Replies to post #243332 on Biotech Values

[vinmantoo]

I expect ENTA to seek an FDA buy-in to run a pivotal phase-2/3 trial, instead of a straight phase-2. The FDA may not concur with such a plan, but they would (IMO) be derelict in not doing so, given the potential utility of EDP-235 in mitigating the pandemic.

That would make me happy and obviously hasten the potential approval time.

If ENTA does get an FDA buy-in to run a pivotal phase-2/3, then a partnership deal up-front becomes considerably more likely, IMO.
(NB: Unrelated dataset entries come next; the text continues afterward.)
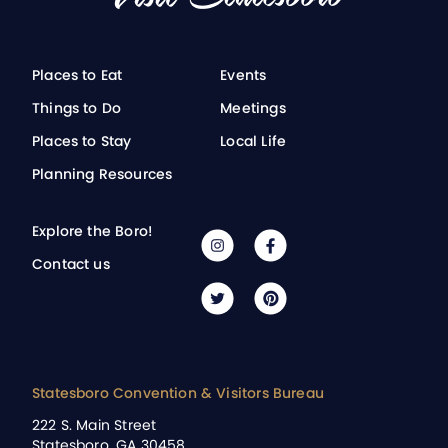
Places to Eat
Events
Things to Do
Meetings
Places to Stay
Local Life
Planning Resources
Explore the Boro!
Contact us
Statesboro Convention & Visitors Bureau
222 S. Main Street
Statesboro, GA 30458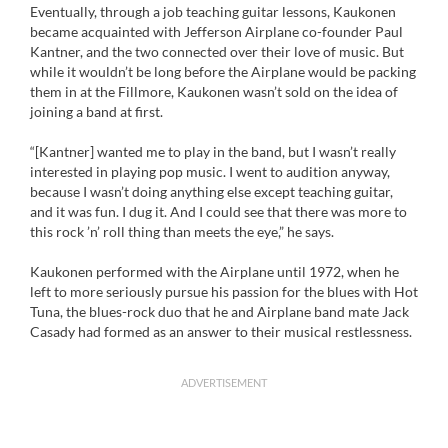
Eventually, through a job teaching guitar lessons, Kaukonen
became acquainted with Jefferson Airplane co-founder Paul
Kantner, and the two connected over their love of music. But
while it wouldn’t be long before the Airplane would be packing
them in at the Fillmore, Kaukonen wasn’t sold on the idea of
joining a band at first.
“[Kantner] wanted me to play in the band, but I wasn’t really
interested in playing pop music. I went to audition anyway,
because I wasn’t doing anything else except teaching guitar,
and it was fun. I dug it. And I could see that there was more to
this rock ’n’ roll thing than meets the eye,” he says.
Kaukonen performed with the Airplane until 1972, when he
left to more seriously pursue his passion for the blues with Hot
Tuna, the blues-rock duo that he and Airplane band mate Jack
Casady had formed as an answer to their musical restlessness.
ADVERTISEMENT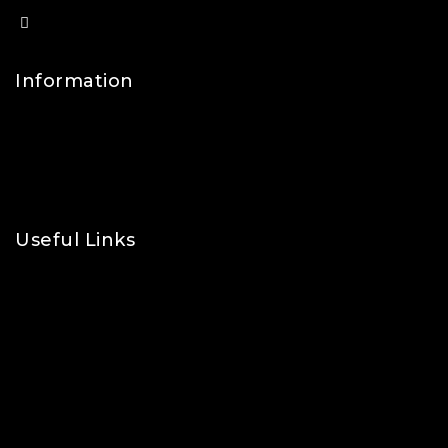
info@lfsports.co.uk
Information
Contact Us
FAQs
About Us
Useful Links
Privacy Policy
Shipping Policy
Refund & Returns Policy
Terms and Conditions
Cookie Policy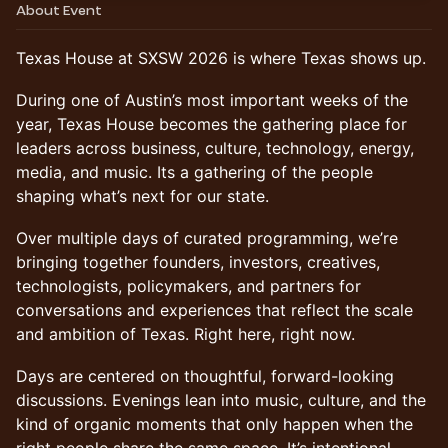
About Event
Texas House at SXSW 2026 is where Texas shows up.
During one of Austin’s most important weeks of the
year, Texas House becomes the gathering place for
leaders across business, culture, technology, energy,
media, and music. Its a gathering of the people
shaping what’s next for our state.
Over multiple days of curated programming, we’re
bringing together founders, investors, creatives,
technologists, policymakers, and partners for
conversations and experiences that reflect the scale
and ambition of Texas. Right here, right now.
Days are centered on thoughtful, forward-looking
discussions. Evenings lean into music, culture, and the
kind of organic moments that only happen when the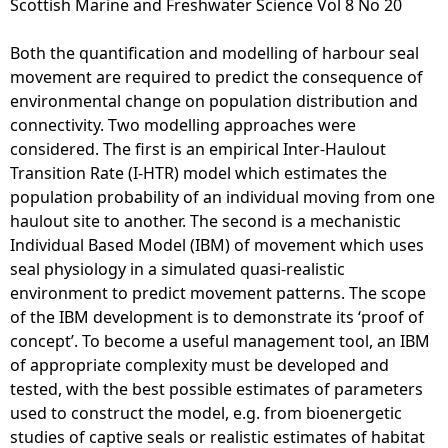
Scottish Marine and Freshwater Science Vol 8 No 20
e
Both the quantification and modelling of harbour seal
movement are required to predict the consequence of
h
environmental change on population distribution and
connectivity. Two modelling approaches were
e
considered. The first is an empirical Inter-Haulout
Transition Rate (I-HTR) model which estimates the
r
population probability of an individual moving from one
haulout site to another. The second is a mechanistic
e
Individual Based Model (IBM) of movement which uses
seal physiology in a simulated quasi-realistic
environment to predict movement patterns. The scope
of the IBM development is to demonstrate its ‘proof of
concept’. To become a useful management tool, an IBM
of appropriate complexity must be developed and
tested, with the best possible estimates of parameters
used to construct the model, e.g. from bioenergetic
studies of captive seals or realistic estimates of habitat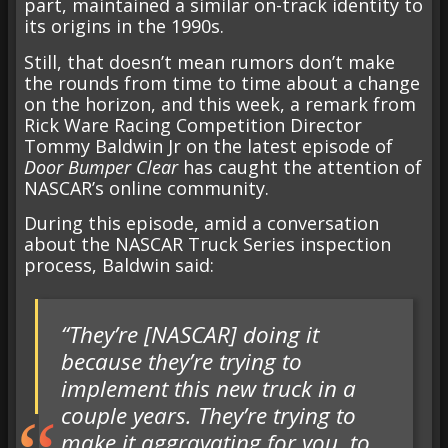
part, maintained a similar on-track identity to
its origins in the 1990s.
Still, that doesn’t mean rumors don’t make
the rounds from time to time about a change
on the horizon, and this week, a remark from
Rick Ware Racing Competition Director
Tommy Baldwin Jr on the latest episode of
Door Bumper Clear
has caught the attention of
NASCAR’s online community.
During this episode, amid a conversation
about the NASCAR Truck Series inspection
process, Baldwin said:
“They’re [NASCAR] doing it
because they’re trying to
implement this new truck in a
couple years. They’re trying to
make it aggravating for you, to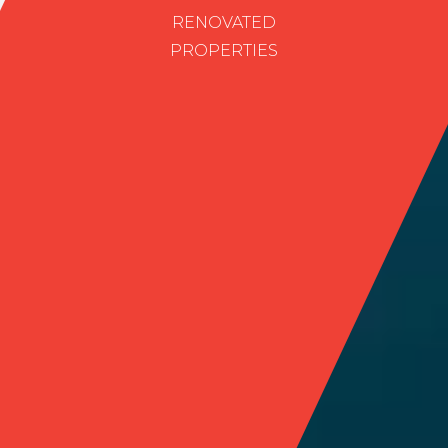
RENOVATED
PROPERTIES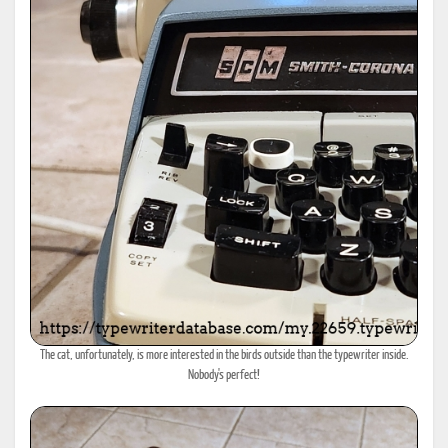
The cat, unfortunately, is more interested in the birds outside than the typewriter inside.
Nobody's perfect!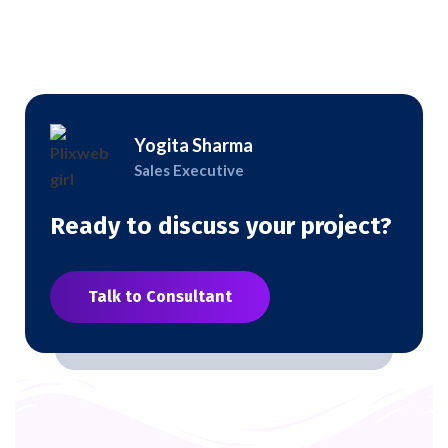
Yogita Sharma
Sales Executive
Ready to discuss your project?
Talk to Consultant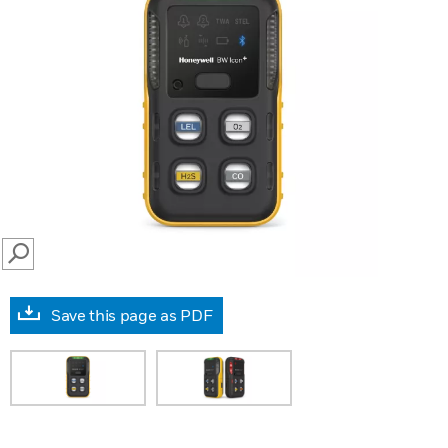
SEARCH
Save this page as PDF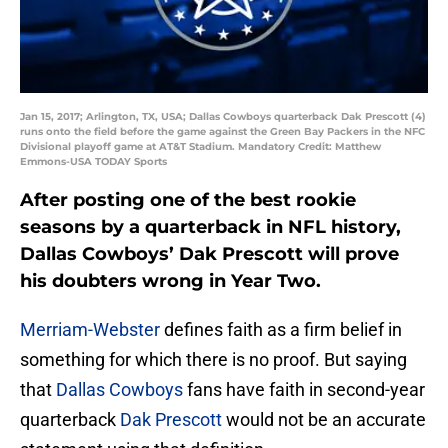
Jan 15, 2017; Arlington, TX, USA; Dallas Cowboys quarterback Dak Prescott (4)
runs onto the field before the game against the Green Bay Packers in the NFC
Divisional playoff game at AT&T Stadium. Mandatory Credit: Matthew
Emmons-USA TODAY Sports
After posting one of the best rookie
seasons by a quarterback in NFL history,
Dallas Cowboys’ Dak Prescott will prove
his doubters wrong in Year Two.
Merriam-Webster
defines faith as a firm belief in
something for which there is no proof. But saying
that
Dallas Cowboys
fans have faith in second-year
quarterback
Dak Prescott
would not be an accurate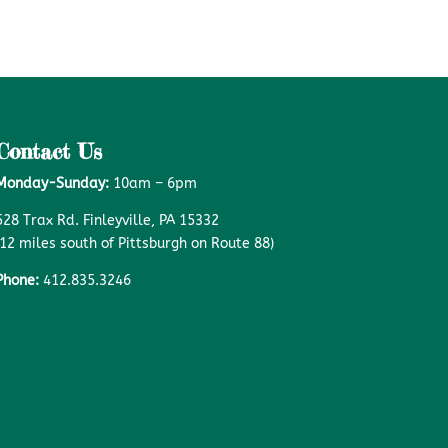
Contact Us
Monday-Sunday:
10am – 6pm
528 Trax Rd. Finleyville, PA 15332
(12 miles south of Pittsburgh on Route 88)
Phone:
412.835.3246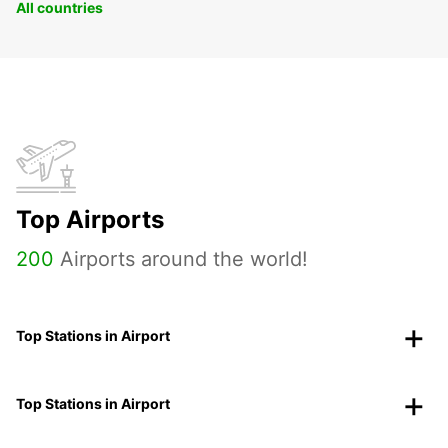
All countries
Top Airports
200
Airports around the world!
Top Stations in Airport
Top Stations in Airport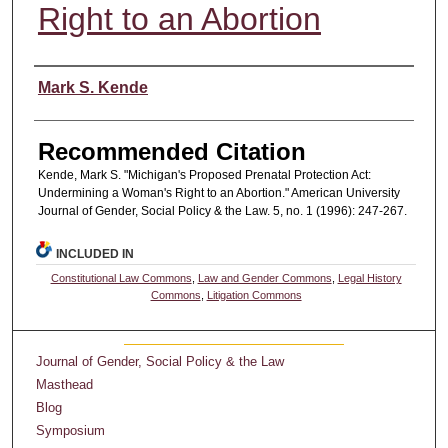
Right to an Abortion
Authors
Mark S. Kende
Recommended Citation
Kende, Mark S. "Michigan's Proposed Prenatal Protection Act:
Undermining a Woman's Right to an Abortion." American University
Journal of Gender, Social Policy & the Law. 5, no. 1 (1996): 247-267.
INCLUDED IN
Constitutional Law Commons
,
Law and Gender Commons
,
Legal History
Commons
,
Litigation Commons
Journal of Gender, Social Policy & the Law
Masthead
Blog
Symposium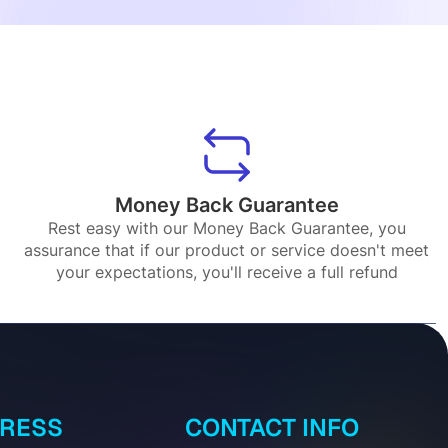
Money Back Guarantee
Rest easy with our Money Back Guarantee, you
assurance that if our product or service doesn't meet
your expectations, you'll receive a full refund
DRESS
CONTACT INFO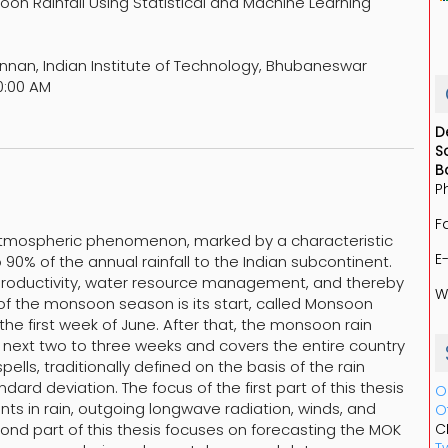
on Rainfall Using Statistical and Machine Learning
nnan, Indian Institute of Technology, Bhubaneswar
0:00 AM
D
S
B
P
F
tmospheric phenomenon, marked by a characteristic
E
 90% of the annual rainfall to the Indian subcontinent.
 productivity, water resource management, and thereby
W
 of the monsoon season is its start, called Monsoon
he first week of June. After that, the monsoon rain
he next two to three weeks and covers the entire country
lls, traditionally defined on the basis of the rain
rd deviation. The focus of the first part of this thesis
O
nts in rain, outgoing longwave radiation, winds, and
O
cond part of this thesis focuses on forecasting the MOK
C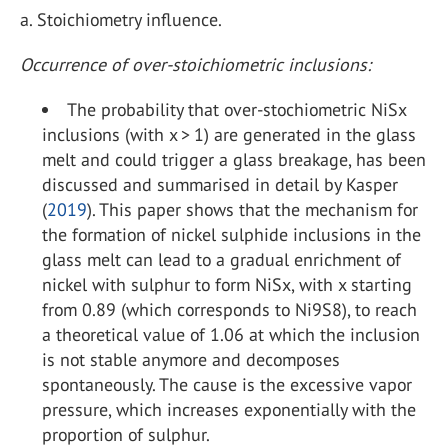
a.
Stoichiometry influence.
Occurrence of over-stoichiometric inclusions:
The probability that over-stochiometric NiS
x
inclusions (with x > 1) are generated in the glass
melt and could trigger a glass breakage, has been
discussed and summarised in detail by Kasper
(
2019
). This paper shows that the mechanism for
the formation of nickel sulphide inclusions in the
glass melt can lead to a gradual enrichment of
nickel with sulphur to form NiSx, with x starting
from 0.89 (which corresponds to Ni
9
S
8
), to reach
a theoretical value of 1.06 at which the inclusion
is not stable anymore and decomposes
spontaneously. The cause is the excessive vapor
pressure, which increases exponentially with the
proportion of sulphur.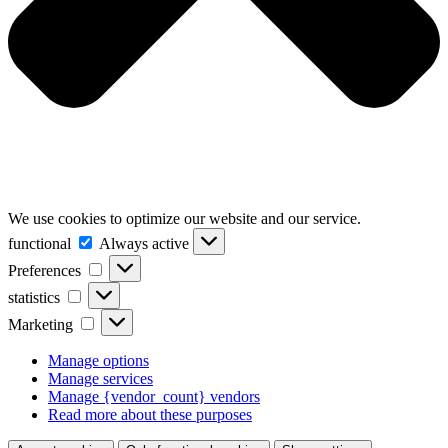
We use cookies to optimize our website and our service.
functional
functional
Always active
Preferences
Preferences
statistics
statistics
Marketing
Marketing
Manage options
Manage services
Manage {vendor_count} vendors
Read more about these purposes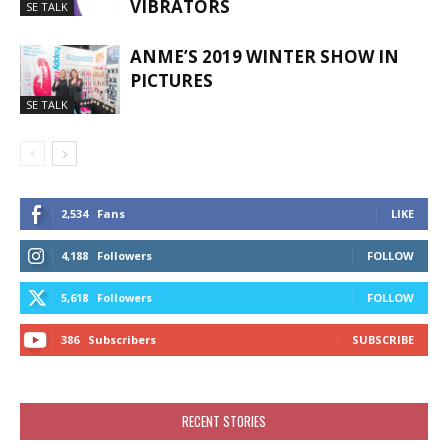
VIBRATORS
SE TALK
ANME’S 2019 WINTER SHOW IN
PICTURES
SE TALK
2,534
Fans
LIKE
4,188
Followers
FOLLOW
5,618
Followers
FOLLOW
386
Subscribers
SUBSCRIBE
RECENT STORIES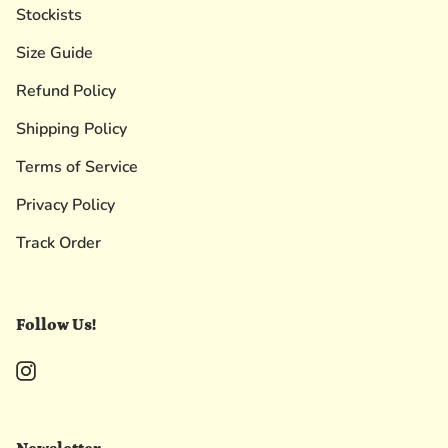
Stockists
Size Guide
Refund Policy
Shipping Policy
Terms of Service
Privacy Policy
Track Order
Follow Us!
Instagram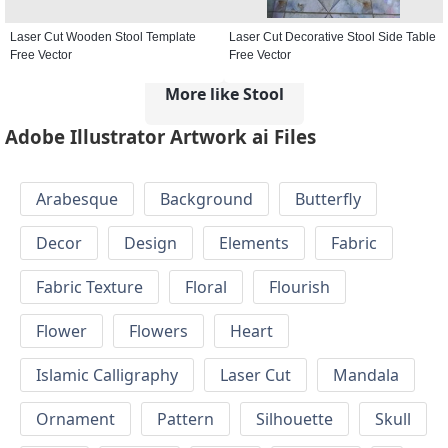
Laser Cut Wooden Stool Template
Laser Cut Decorative Stool Side Table
Free Vector
Free Vector
More like Stool
Adobe Illustrator Artwork ai Files
Arabesque
Background
Butterfly
Decor
Design
Elements
Fabric
Fabric Texture
Floral
Flourish
Flower
Flowers
Heart
Islamic Calligraphy
Laser Cut
Mandala
Ornament
Pattern
Silhouette
Skull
I figured we would get at least a $5-$10 price increase if the safety and pharmacokinetic data was good so my guestimate is no so bad. The fully realized rise may take a few days given how lightly traded ENTA is. Given it is friday, today's close could be quite interesting. In any event. I nibbled and bought a little more today after the data release. Obviously a partnership deal would drive ENTA stock price much higher. Nice way to start the weekend.

[DewDiligence]

Re: EDP-235 clinical-trial plans

On yesterday’s CC, Jay Luly may have slipped up by inadvertently revealing that ENTA is seeking to conduct a phase-2/3 trial for EDP-235 (rather than separate phase-2 and phase-3 trials). From the CC transcript:

https://www.fool.com/earnings/call-transcripts/2022/08/09/enanta-pharmaceuticals-enta-q3-2022-earnings-call/

“…generally speaking, the concept on the phase 2 piece would be fairly small and then we would head in to the larger [i.e. phase 3] portion, which would be registrational, obviously.”

I don’t think any of the analysts on the call caught this.

ENTA needs a buy-in from the FDA to run a phase-2/3 trial, of course.

Luly also said that the EUA regulatory pathway for EDP-235 is still open.